Des Juifs qui ont survécu aux camps de la mort nazis et aux purges soviétiques. Des Juifs qui ont embarqué pour un Canada qu’ils n’avaient jamais vu, mais dont on leur avait dit que c’était une terre où il n’y avait pas de pogroms. Des Juifs qui ont traversé le désert à pied depuis le Yémen ou l’Éthiopie pour atteindre la liberté.
Dans tous les cas, la survie et le renouveau ont été possibles parce que quelqu’un a choisi d’aller de l’avant, sans se laisser décourager par la peur ou les défis qui l’attendaient.
Même si les difficultés auxquelles nous sommes confrontés aujourd’hui ne sont rien comparées à celles du passé, ce nouveau chapitre de l’histoire de notre peuple nous invite à lutter pour la liberté de vivre dans la dignité et la sécurité.
Ce combat ne nous appartient pas à nous seuls. Un nombre croissant de Canadiens s'opposent à ceux qui menacent notre mode de vie fondamentalement canadien.
On le constate lorsque le chef de la police d'Edmonton, confronté à des attaques personnelles pour s'être rendu en Israël, tient bon face aux voix radicales et bénéficie du soutien de la population de sa ville.
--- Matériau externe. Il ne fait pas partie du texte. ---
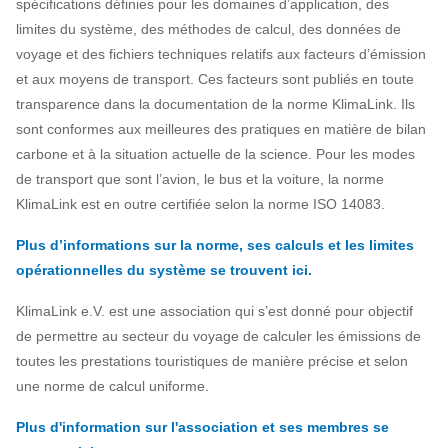
spécifications définies pour les domaines d’application, des
limites du système, des méthodes de calcul, des données de
voyage et des fichiers techniques relatifs aux facteurs d’émission
et aux moyens de transport. Ces facteurs sont publiés en toute
transparence dans la documentation de la norme KlimaLink. Ils
sont conformes aux meilleures des pratiques en matière de bilan
carbone et à la situation actuelle de la science. Pour les modes
de transport que sont l’avion, le bus et la voiture, la norme
KlimaLink est en outre certifiée selon la norme ISO 14083.
Plus d’informations sur la norme, ses calculs et les limites
opérationnelles du système se trouvent ici.
KlimaLink e.V. est une association qui s’est donné pour objectif
de permettre au secteur du voyage de calculer les émissions de
toutes les prestations touristiques de manière précise et selon
une norme de calcul uniforme.
Plus d'information sur l'association et ses membres se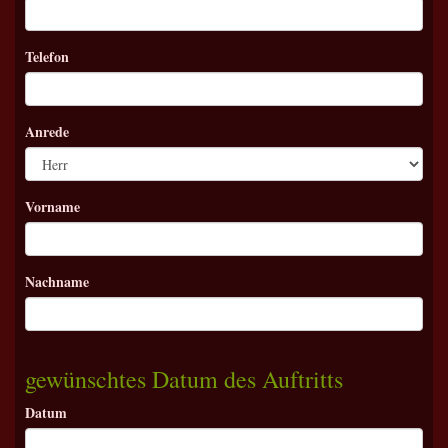
Telefon
Anrede
Vorname
Nachname
gewünschtes Datum des Auftritts
Datum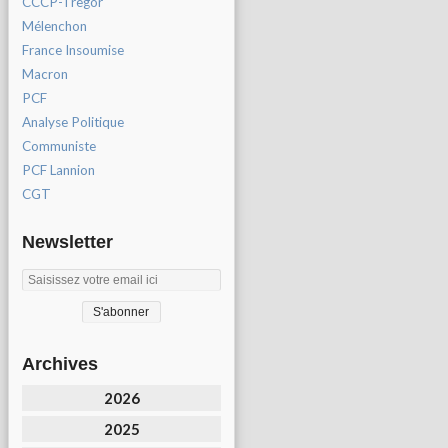
CCCP-Tregor
Mélenchon
France Insoumise
Macron
PCF
Analyse Politique
Communiste
PCF Lannion
CGT
Newsletter
Archives
2026
2025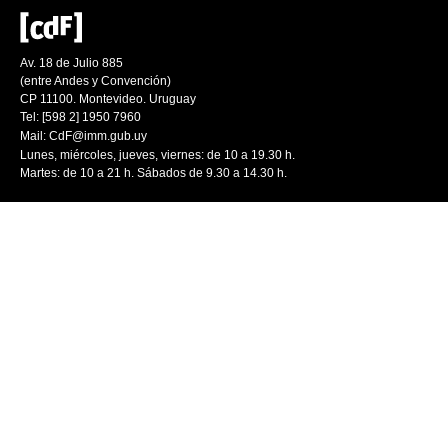
Av. 18 de Julio 885
(entre Andes y Convención)
CP 11100. Montevideo. Uruguay
Tel: [598 2] 1950 7960
Mail:
CdF@imm.gub.uy
Lunes, miércoles, jueves, viernes: de 10 a 19.30 h.
Martes: de 10 a 21 h. Sábados de 9.30 a 14.30 h.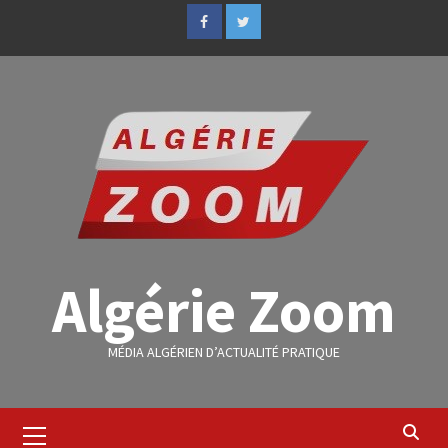
Algérie Zoom
MÉDIA ALGÉRIEN D’ACTUALITÉ PRATIQUE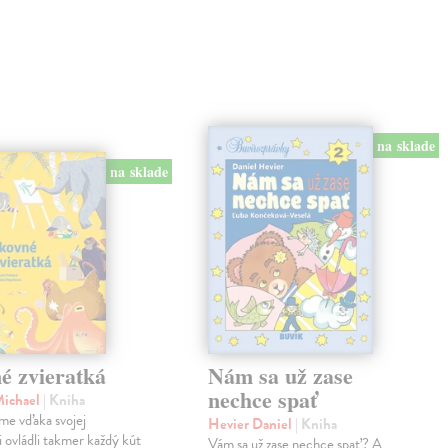
na sklade
na sklade
é zvieratká
Nám sa už zase
nechce spať
Michael
| Kniha
me vďaka svojej
Hevier Daniel
| Kniha
ii ovládli takmer každý kút
Vám sa už zase nechce spať? A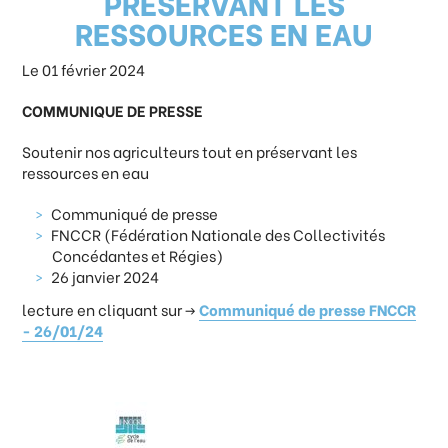
PRÉSERVANT LES
RESSOURCES EN EAU
Le 01 février 2024
COMMUNIQUE DE PRESSE
Soutenir nos agriculteurs tout en préservant les
ressources en eau
Communiqué de presse
FNCCR (Fédération Nationale des Collectivités
Concédantes et Régies)
26 janvier 2024
lecture en cliquant sur ->
Communiqué de presse FNCCR
- 26/01/24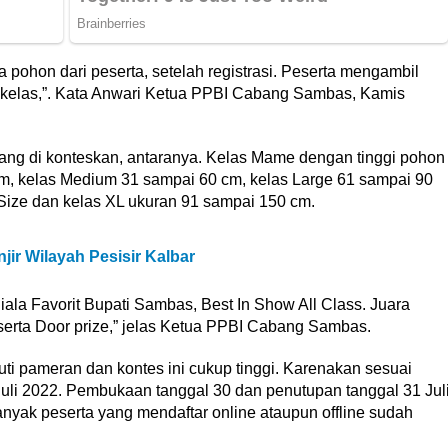
a pohon dari peserta, setelah registrasi. Peserta mengambil
 kelas,”. Kata Anwari Ketua PPBI Cabang Sambas, Kamis
 yang di konteskan, antaranya. Kelas Mame dengan tinggi pohon
cm, kelas Medium 31 sampai 60 cm, kelas Large 61 sampai 90
 Size dan kelas XL ukuran 91 sampai 150 cm.
ir Wilayah Pesisir Kalbar
ala Favorit Bupati Sambas, Best In Show All Class. Juara
erta Door prize,” jelas Ketua PPBI Cabang Sambas.
ti pameran dan kontes ini cukup tinggi. Karenakan sesuai
uli 2022. Pembukaan tanggal 30 dan penutupan tanggal 31 Jul
anyak peserta yang mendaftar online ataupun offline sudah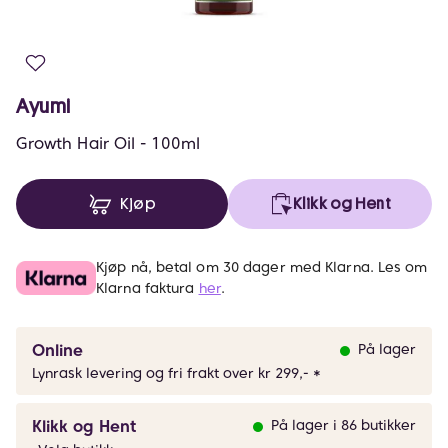
Ayumi
Growth Hair Oil - 100ml
Kjøp
Klikk og Hent
Kjøp nå, betal om 30 dager med Klarna. Les om
Klarna faktura
her
.
Online
På lager
Lynrask levering og fri frakt over kr 299,- *
Klikk og Hent
På lager i 86 butikker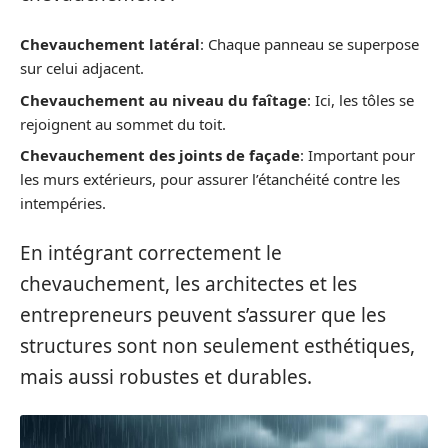
Chevauchement latéral
: Chaque panneau se superpose
sur celui adjacent.
Chevauchement au niveau du faîtage
: Ici, les tôles se
rejoignent au sommet du toit.
Chevauchement des joints de façade
: Important pour
les murs extérieurs, pour assurer l’étanchéité contre les
intempéries.
En intégrant correctement le
chevauchement, les architectes et les
entrepreneurs peuvent s’assurer que les
structures sont non seulement esthétiques,
mais aussi robustes et durables.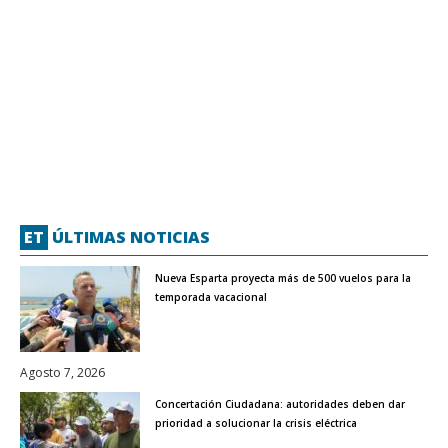
ET
ÚLTIMAS NOTICIAS
Nueva Esparta proyecta más de 500 vuelos para la
temporada vacacional
Agosto 7, 2026
Concertación Ciudadana: autoridades deben dar
prioridad a solucionar la crisis eléctrica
On le constate lorsque le premier ministre de l’Ontario dénonce la menace que fait peser le régime iranien sur le Canada et fustige les « manifestants déchaînés » dont les Ontariens « en ont assez ».
Et on le constate lorsque le ministre fédéral de la Sécurité publique déclare que ceux qui tirent sur des synagogues « s'en prennent à tous les Canadiens » et verse immédiatement des fonds d'urgence directement aux organismes de sécurité juifs.
Il ne fait aucun doute que les dirigeants à tous les niveaux de gouvernement doivent se mobiliser et faire beaucoup plus pour lutter contre les extrémistes qui prennent pour cible notre communauté et menacent l'ensemble des Canadiens.
Nous devons tous avoir pleinement conscience de l'énorme travail qui nous attend pour protéger notre pays. Le CIJA accomplit déjà beaucoup, mais il nous reste encore bien plus à faire, en collaboration avec d'autres organisations et des dizaines de milliers de membres de la communauté et d'alliés.
Mais à Pessah, nous prenons le temps de renouer avec la force immuable de notre peuple à travers nos traditions. Le Seder nous permet non seulement de nous souvenir du passé, mais aussi de revivre l’Exode comme si nous avions nous-mêmes été libérés de l’esclavage en Égypte. Ce faisant, nous devons également nous souvenir de Nachshon et nous considérer comme tout aussi capables d’aller de l’avant avec audace.
Car lorsque nous agissons ainsi, nous incitons de nombreuses personnes bienveillantes à travers tout le Canada à se mobiliser elles aussi, conscientes que notre combat est en réalité le leur.